• ACTIVITY:
Line by line, copy the records below exactly and leave the pictures out.

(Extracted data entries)

=== Section Start ===

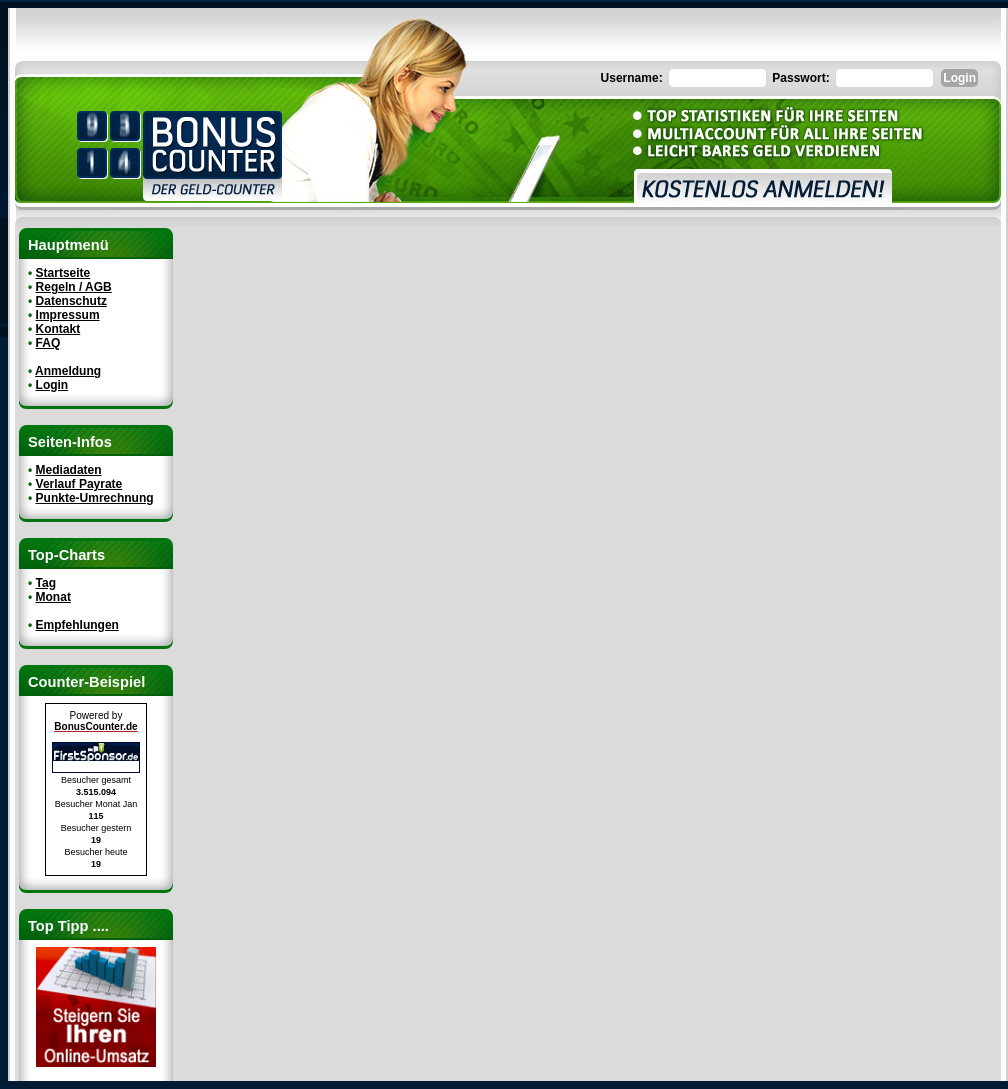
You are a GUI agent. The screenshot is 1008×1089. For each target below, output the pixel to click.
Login (52, 385)
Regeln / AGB (74, 287)
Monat (53, 597)
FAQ (48, 343)
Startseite (63, 273)
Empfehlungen (77, 625)
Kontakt (58, 329)
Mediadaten (69, 470)
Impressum (68, 315)
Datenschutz (71, 301)
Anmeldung (68, 371)
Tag (46, 583)
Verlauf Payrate (79, 484)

=== Section End ===

• SOLUTION TO THIS EXERCISE:
You are a GUI agent. The screenshot is 1008×1089. For each target below, output the pixel to click.
Login (52, 385)
Regeln / AGB (74, 287)
Monat (53, 597)
FAQ (48, 343)
Startseite (63, 273)
Empfehlungen (77, 625)
Kontakt (58, 329)
Mediadaten (69, 470)
Impressum (68, 315)
Datenschutz (71, 301)
Anmeldung (68, 371)
Tag (46, 583)
Verlauf Payrate (79, 484)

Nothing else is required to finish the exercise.